Low flu cases yields lessons for pandemic: scientist
The drastic reduction in flu will make it more difficult to identify and predict which type of influenza to plan for with vaccines next year. But the benefits of educating the public are obvious, Detmer says. “There will be people that have a new respect for washing hands, for staying at distance … and (being) more cautious about spreading viruses to others.”
In particular, Detmer hopes we have learned to stay home when we are sick. She expects many of us will revert to our old habits, such as soldiering on with our work at the office when we feel under the weather.

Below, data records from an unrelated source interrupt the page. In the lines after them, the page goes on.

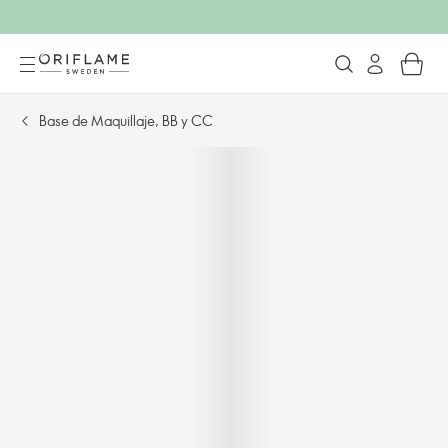
Base de Maquillaje, BB y CC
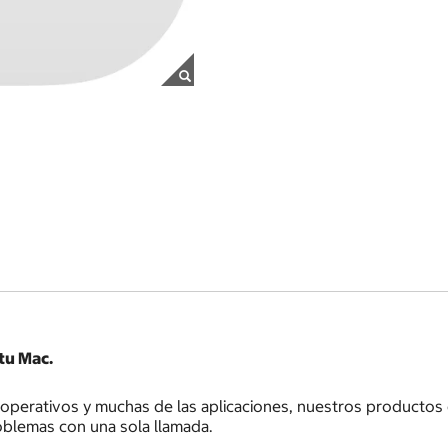
tu Mac.
operativos y muchas de las aplicaciones, nuestros productos
oblemas con una sola llamada.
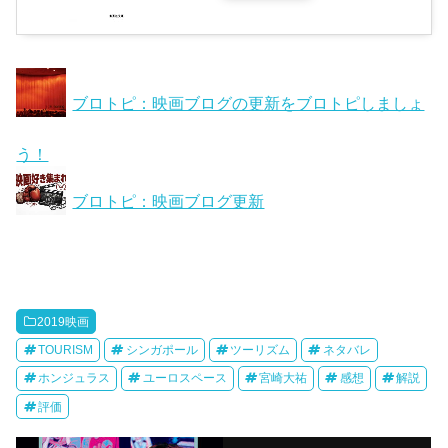
ブロトピ：映画ブログの更新をブロトピしましょ
う！
ブロトピ：映画ブログ更新
2019映画
TOURISM
シンガポール
ツーリズム
ネタバレ
ホンジュラス
ユーロスペース
宮崎大祐
感想
解説
評価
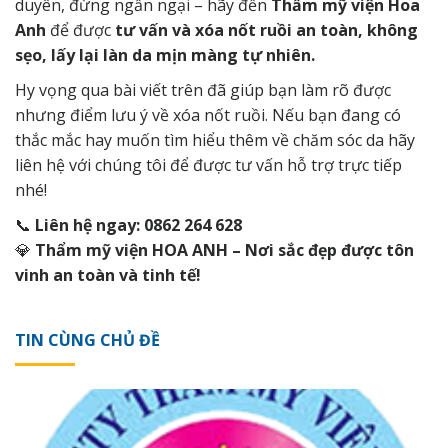
duyên, đừng ngần ngại – hãy đến
Thẩm mỹ viện Hoa
Anh
để được
tư vấn và xóa nốt ruồi an toàn, không
sẹo, lấy lại làn da mịn màng tự nhiên.
Hy vọng qua bài viết trên đã giúp bạn làm rõ được
nhưng điểm lưu ý về xóa nốt ruồi. Nếu bạn đang có
thắc mắc hay muốn tìm hiểu thêm về chăm sóc da hãy
liên hệ
với chúng tôi để được tư vấn hỗ trợ trực tiếp
nhé!
📞
Liên hệ ngay: 0862 264 628
💎
Thẩm mỹ viện HOA ANH – Nơi sắc đẹp được tôn
vinh an toàn và tinh tế!
TIN CÙNG CHỦ ĐỀ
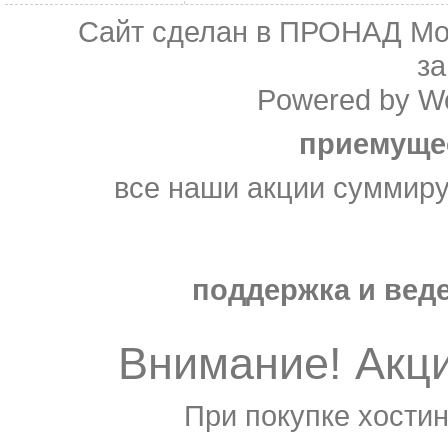
Сайт сделан в
ПРОНАД Мо
з
Powered by
W
приемуще
все наши акции суммир
поддержка и веде
Внимание! Акц
При покупке хостин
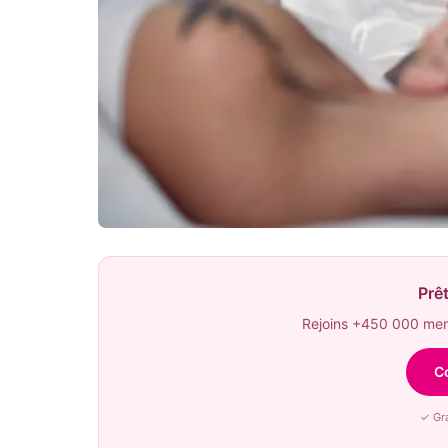
Prêt
Rejoins +450 000 memb
C
✓ Gra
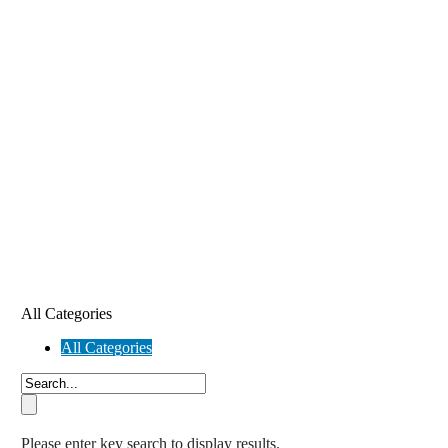
All Categories
All Categories
Please enter key search to display results.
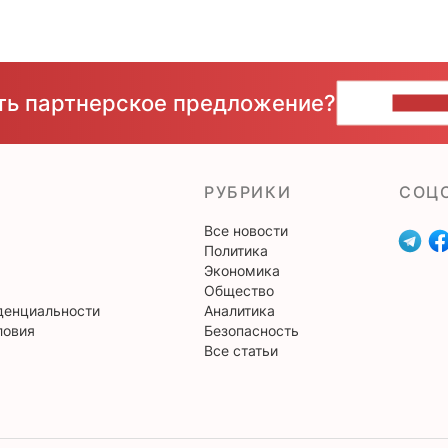
сть партнерское предложение?
НАПИ
РУБРИКИ
CОЦ
Все новости
Политика
Экономика
Общество
денциальности
Аналитика
ловия
Безопасность
Все статьи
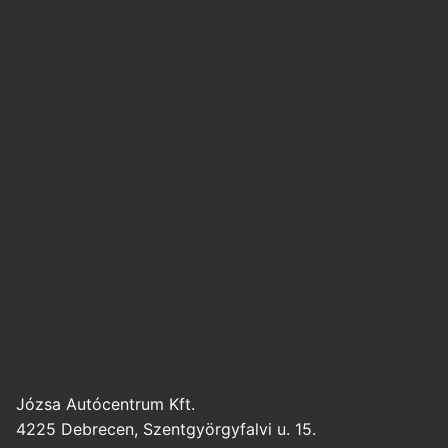
Józsa Autócentrum Kft.
4225 Debrecen, Szentgyörgyfalvi u. 15.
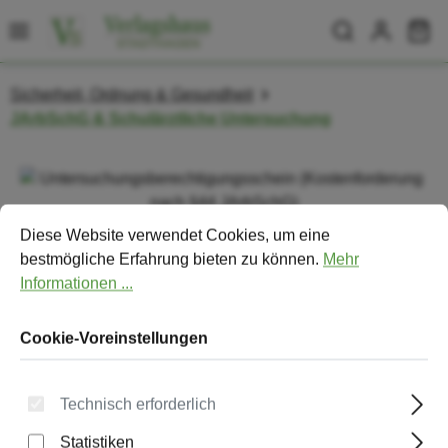
Zum Hauptinhalt springen
Wa
Sicherheit, Ordnung & Gesundheit
JArbSchG & Schulärztliche Untersuchung
Bildergalerie überspringen
Cookie-Voreinstellungen
Diese Website verwendet Cookies, um eine bestmögliche Erfa
Diese Website verwendet Cookies, um eine
bestmögliche Erfahrung bieten zu können.
Mehr
Informationen ...
Cookie-Voreinstellungen
Technisch erforderlich
Statistiken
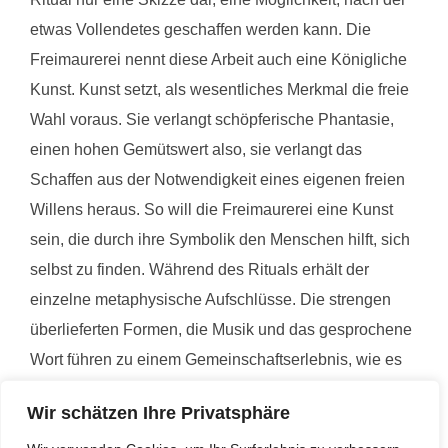
etwas Vollendetes geschaffen werden kann. Die
Freimaurerei nennt diese Arbeit auch eine Königliche
Kunst. Kunst setzt, als wesentliches Merkmal die freie
Wahl voraus. Sie verlangt schöpferische Phantasie,
einen hohen Gemütswert also, sie verlangt das
Schaffen aus der Notwendigkeit eines eigenen freien
Willens heraus. So will die Freimaurerei eine Kunst
sein, die durch ihre Symbolik den Menschen hilft, sich
selbst zu finden. Während des Rituals erhält der
einzelne metaphysische Aufschlüsse. Die strengen
überlieferten Formen, die Musik und das gesprochene
Wort führen zu einem Gemeinschaftserlebnis, wie es
intensiver wohl kaum bei anderen ethischhumanitären
Wir schätzen Ihre Privatsphäre
Verbindungen erlebt werden kann.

“When you bring your viruses with you to work or to school, you’re sharing those with the community,” Detmer says. “I certainly hope that people will be more cautious about that going forward.”
Back on Toronto streets, Lynne Bowdrey is looking forward to the pandemic ending and isn’t quite sure what her habits will be in the future. “I’ll probably be wearing a mask for quite a while, even after being vaccinated.”
But she doesn’t want mask-wearing to become a regular part of life. She wants things to be normal again: “I’m looking forward to that, to not having to be paranoid.”
Mandy Tran is another person who hopes to cast aside her mask as soon as it’s safe to do so. She didn’t get the flu this year, either. She did get a flu shot, but other changes may have been just as important: she didn’t take public transit to work, wasn’t out in public as much, and was more diligent with hand sanitizer.
Tran believes she has learned from the experience. “It definitely just shows that being cautious … helps prevent other viruses as well.”
Ellen and Mike Barbieri, however, expect some of the habits they’ve acquired recently may outlast the pandemic.
“Maybe more of the elbow,” said Ellen, instead of shaking someone’s hands. And Mike thinks that in some settings, he’ll be more careful — “a little more aware of my distance and be washing my hands a little more often.”
There hasn’t been much health news to cheer over the last 12 months, but crushing the flu, at least for this winter, is one of the positive public health stories to emerge during the COVID-19 pandemic.